Kritikerin des Mullah-Regimes: Friedensnobelpreisträgerin Mohammadi in Iran festgenommen
Der Tod eines iranischen Anwalts erschüttert Aktivisten in dem Land. Nun werden Menschenrechtler festgenommen, darunter Narges Mohammadi.
Foto: picture alliance/dpa/Narges Foundation Archive/AP
dpa/taz | In Iran haben Sicherheitskräfte die Friedensnobelpreisträgerin Narges Mohammadi und weitere Aktivistinnen Berichten zufolge festgenommen. Neben Mohammadi seien auch andere bekannte Regimekritikerinnen wie die politische Aktivistin Sepideh Gholian in Gewahrsam genommen worden, hieß es in einer Mitteilung, die auf dem X-Konto der Friedensnobelpreisträgerin veröffentlicht wurde, sowie von iranischen Menschenrechtlern.
Den Angaben zufolge hatten sich die Aktivistinnen bei einer Zeremonie für den vor wenigen Tagen verstorbenen Anwalt Chosrow Alikordi versammelt. Der Tod des Verteidigers, der auch politische Gefangene vertrat, hat große Bestürzung unter iranischen Menschenrechtsaktivisten ausgelöst. Es gab zugleich Spekulationen über die Umstände seines Todes. Die iranische Justiz erklärte in den Staatsmedien, er sei am Arbeitsplatz an einem Herzinfarkt gestorben.
Narges Mohammadi wurde 2023 mit dem Friedensnobelpreis ausgezeichnet. Sie erhielt ihn für ihren Kampf gegen die Unterdrückung der Frauen und gegen die Todesstrafe im Iran sowie für ihren Einsatz für Menschenrechte und Freiheit. Persönlich annehmen konnte Mohammadi den Preis nicht, da sie zu dem Zeitpunkt in ihrem Heimatland im Knast saß. Im Vorfeld der Preisverleihung wurde ihr das Telefonierrecht entzogen.

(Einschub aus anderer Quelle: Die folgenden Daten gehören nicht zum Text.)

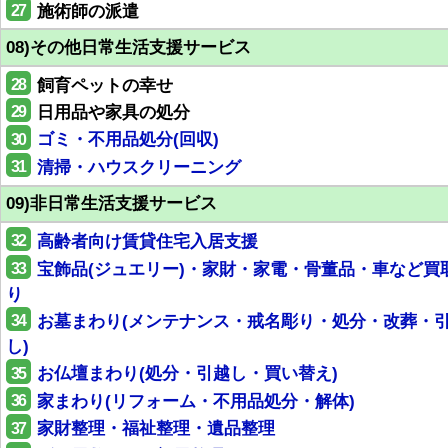
27
施術師の派遣
08)その他日常生活支援サービス
28
飼育ペットの幸せ
29
日用品や家具の処分
30
ゴミ・不用品処分(回収)
31
清掃・ハウスクリーニング
09)非日常生活支援サービス
32
高齢者向け賃貸住宅入居支援
33
宝飾品(ジュエリー)・家財・家電・骨董品・車など買
り
34
お墓まわり(メンテナンス・戒名彫り・処分・改葬・
し)
35
お仏壇まわり(処分・引越し・買い替え)
36
家まわり(リフォーム・不用品処分・解体)
37
家財整理・福祉整理・遺品整理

In ihrer von ihren Kindern bei der Verleihung des Preises in Oslo unter stehenden Ovationen verlesenen Rede hatte sie unter dem Eindruck der iranischen Frau, Leben, Freiheit-Proteste erklärt: „Westliche Regierungen sollten die Demokratie und Menschenrechte nicht aufschieben, indem sie Strategien verfolgen, die auf die Fortsetzung der Herrschaft der Islamischen Republik abzielen.“
Mohammadi befand sich seit November 2021 im berüchtigten Teheraner Evin-Gefängnis in Haft – nicht zum ersten Mal. Insgesamt hat sie einen Großteil des vergangenen Jahrzehnts im Gefängnis verbracht. Sie wurde in den vergangenen 25 Jahren wegen ihres Einsatzes gegen den Kopftuchzwang für Frauen und gegen die Todesstrafe wiederholt verurteilt und inhaftiert. Wegen gesundheitlicher Probleme hatte die 53-Jährige vor gut einem Jahr Hafturlaub bekommen.